HES1 is a novel interactor of the Fanconi anemia core complex.

作者信息

Tremblay Cédric S, Huang Feng F, Habi Ouassila, Huard Caroline C, Godin Chantal, Lévesque Georges, Carreau Madeleine

机构信息

Unité de recherche en Pédiatrie, Centre de recherche du Centre Hospitalier de l'Université Laval, Québec, Canada.

出版信息

Blood. 2008 Sep 1;112(5):2062-70. doi: 10.1182/blood-2008-04-152710. Epub 2008 Jun 11.

Abstract

Fanconi anemia (FA) proteins are thought to play a role in chromosome stability and repair of DNA cross-links; however, these functions may not fully explain the developmental abnormalities and bone marrow failure that are characteristic of FA individuals.
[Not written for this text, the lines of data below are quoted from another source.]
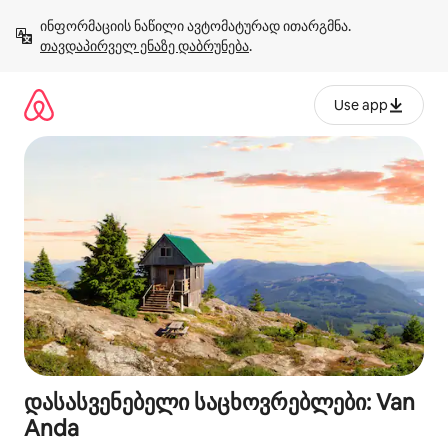
კონტენტზე
ინფორმაციის ნაწილი ავტომატურად ითარგმნა. 
გადასვლა
თავდაპირველ ენაზე დაბრუნება
.
Use app
დასასვენებელი საცხოვრებლები: Van
Anda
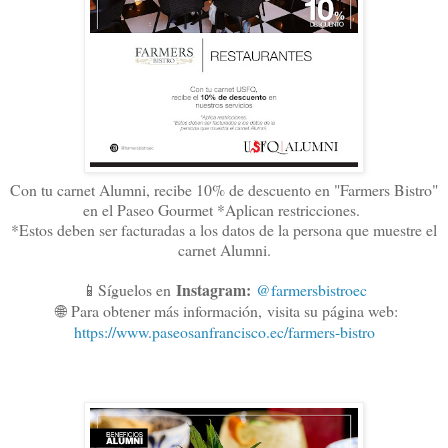
Con tu carnet Alumni, recibe 10% de descuento en "Farmers Bistro"
en el Paseo Gourmet *Aplican restricciones.
*Estos deben ser facturadas a los datos de la persona que muestre el
carnet Alumni.
Instagram:
📱Síguelos en
@farmersbistroec
🌐
Para obtener más información,
visita su página web:
https://www.paseosanfrancisco.ec/farmers-bistro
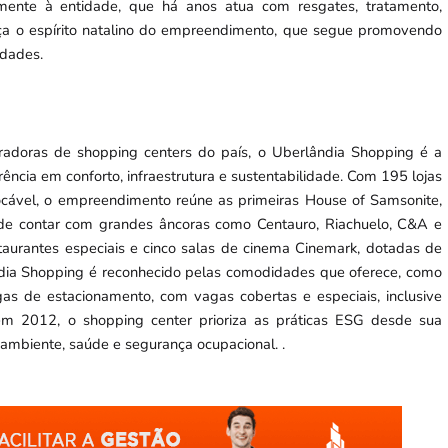
lmente à entidade, que há anos atua com resgates, tratamento,
ça o espírito natalino do empreendimento, que segue promovendo
dades.
tradoras de shopping centers do país, o Uberlândia Shopping é a
ência em conforto, infraestrutura e sustentabilidade. Com 195 lojas
ocável, o empreendimento reúne as primeiras House of Samsonite,
 de contar com grandes âncoras como Centauro, Riachuelo, C&A e
aurantes especiais e cinco salas de cinema Cinemark, dotadas de
ndia Shopping é reconhecido pelas comodidades que oferece, como
agas de estacionamento, com vagas cobertas e especiais, inclusive
 em 2012, o shopping center prioriza as práticas ESG desde sua
 ambiente, saúde e segurança ocupacional. .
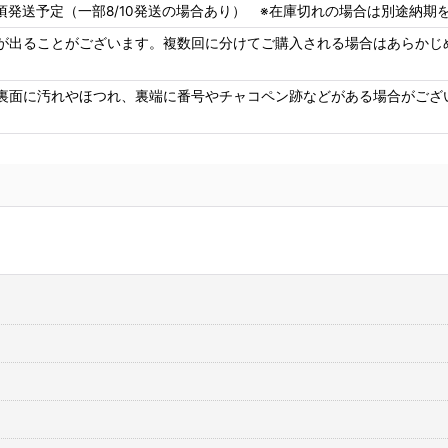
8頃発送予定（一部8/10発送の場合あり） ※在庫切れの場合は別途納期をご
が出ることがございます。複数回に分けてご購入される場合はあらかじ
裏面に汚れやほつれ、裏端に番号やチャコペン跡などがある場合がござ
合皮レザー生地 ファブリック調 麻織物風 難燃【ジュート ブラウ
合
ン】
[
JUTE-02
]
ラ
4,030
4,
円
(税込)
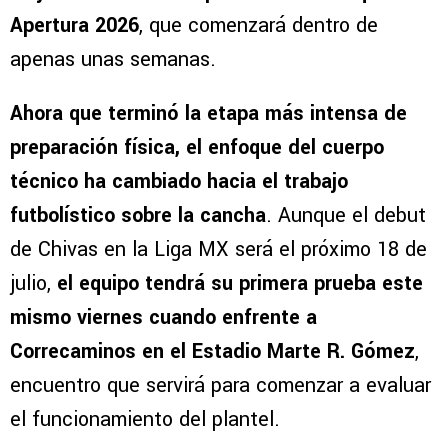
Apertura 2026
, que comenzará dentro de
apenas unas semanas.
Ahora que terminó la etapa más intensa de
preparación física, el enfoque del cuerpo
técnico ha cambiado hacia el trabajo
futbolístico sobre la cancha
. Aunque el debut
de Chivas en la Liga MX será el próximo 18 de
julio,
el equipo tendrá su primera prueba este
mismo viernes cuando enfrente a
Correcaminos en el Estadio Marte R. Gómez
,
encuentro que servirá para comenzar a evaluar
el funcionamiento del plantel.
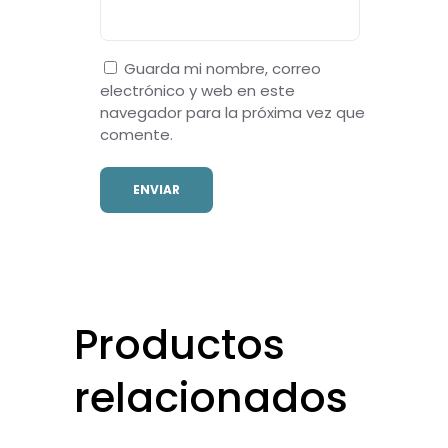
Guarda mi nombre, correo
electrónico y web en este
navegador para la próxima vez que
comente.
Productos
relacionados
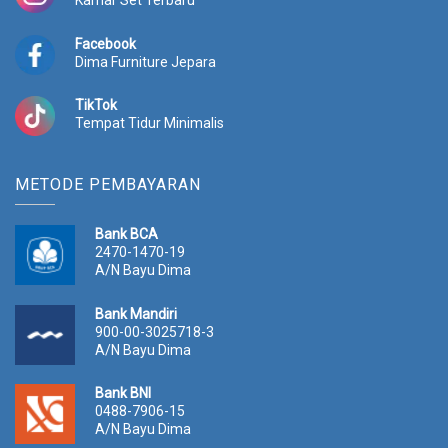
Facebook
Dima Furniture Jepara
TikTok
Tempat Tidur Minimalis
METODE PEMBAYARAN
Bank BCA
2470-1470-19
A/N Bayu Dima
Bank Mandiri
900-00-3025718-3
A/N Bayu Dima
Bank BNI
0488-7906-15
A/N Bayu Dima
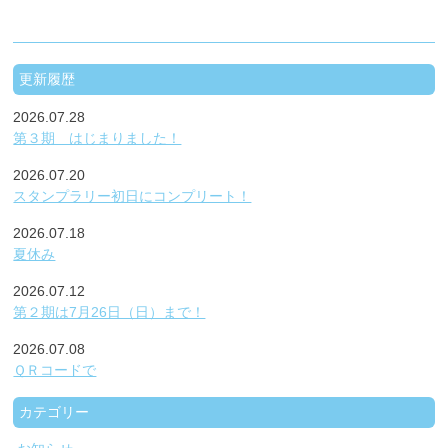
更新履歴
2026.07.28
第３期 はじまりました！
2026.07.20
スタンプラリー初日にコンプリート！
2026.07.18
夏休み
2026.07.12
第２期は7月26日（日）まで！
2026.07.08
ＱＲコードで
カテゴリー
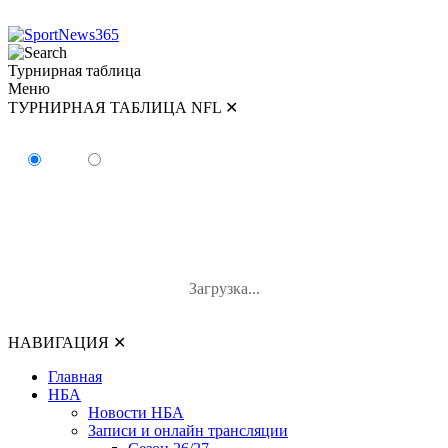
Турнирная таблица
Меню
ТУРНИРНАЯ ТАБЛИЦА NFL
✕
ТУРНИРНАЯ ТАБЛИЦА NFL
AFC
NFC
#
Команда
И
В-П-Н
В%
Загрузка...
НАВИГАЦИЯ
✕
Главная
НБА
Новости НБА
Записи и онлайн трансляции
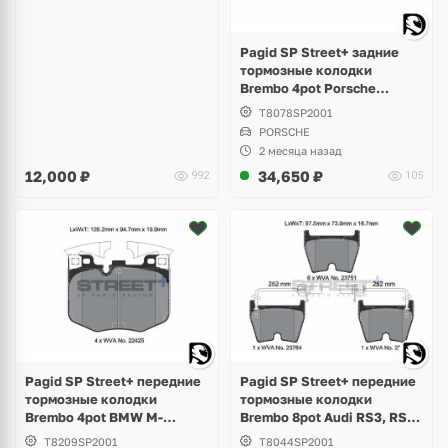
Pagid SP Street+ задние
тормозные колодки
Brembo 4pot Porsche
Panamera Sport Turismo
T8078SP2001
PORSCHE
2 месяца назад
12,000
₽
34,650
₽
992
105
Pagid SP Street+ передние
Pagid SP Street+ передние
тормозные колодки
тормозные колодки
Brembo 4pot BMW M-
Brembo 8pot Audi RS3, RS4
Perfomance G-Series,
B8, RS5, RSQ3, TTRS, R8,
T8209SP2001
T8044SP2001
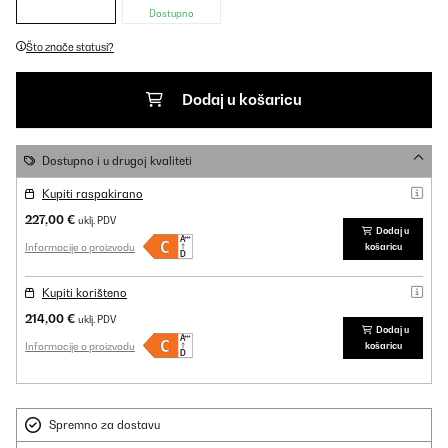
Dostupno
Što znače statusi?
Dodaj u košaricu
Dostupno i u drugoj kvaliteti
Kupiti raspakirano
227,00 €
uklj. PDV
Dodaj u
Informacije o proizvodu
košaricu
Kupiti korišteno
214,00 €
uklj. PDV
Dodaj u
Informacije o proizvodu
košaricu
Spremno za dostavu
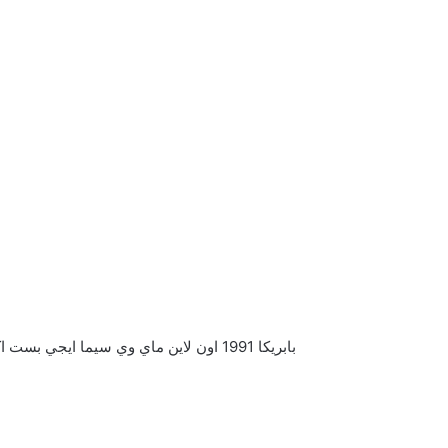
بابريكا 1991 اون لاين ماي وي سيما ايجي بست اكوام فاصل إعلاني يوتيوب كامل شاهد فور يو تحميل Wecima Egybest Mycima akoam faselhd Full Movie فلفل احمر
Here we associate the FA proteins with the Notch1 developmental pathway through a direct protein-protein interaction between the FA core complex and the hairy enhancer of split 1 (HES1). HES1 interaction with FA core complex members is dependent on a functional FA pathway. Cells depleted of HES1 exhibit an FA-like phenotype that includes cellular hypersensitivity to mitomycin C (MMC) and lack of FANCD2 monoubiquitination and foci formation. HES1 is also required for proper nuclear localization or stability of some members of the core complex. Our results suggest that HES1 is a novel interacting protein of the FA core complex.

摘要

范可尼贫血(FA)蛋白被认为在染色体稳定性和DNA交联修复中发挥作用;然而,这些功能可能无法完全解释FA患者所特有的发育异常和骨髓衰竭。在这里,我们通过FA核心复合物与分裂增强子1(HES1)之间的直接蛋白质-蛋白质相互作用,将FA蛋白与Notch1发育途径联系起来。HES1与FA核心复合物成员的相互作用依赖于功能性FA途径。缺乏HES1的细胞表现出类似FA的表型,包括对丝裂霉素C(MMC)的细胞超敏反应以及缺乏FANCD2单泛素化和灶形成。HES1对于核心复合物某些成员的正确核定位或稳定性也是必需的。我们的结果表明,HES1是FA核心复合物的一种新型相互作用蛋白。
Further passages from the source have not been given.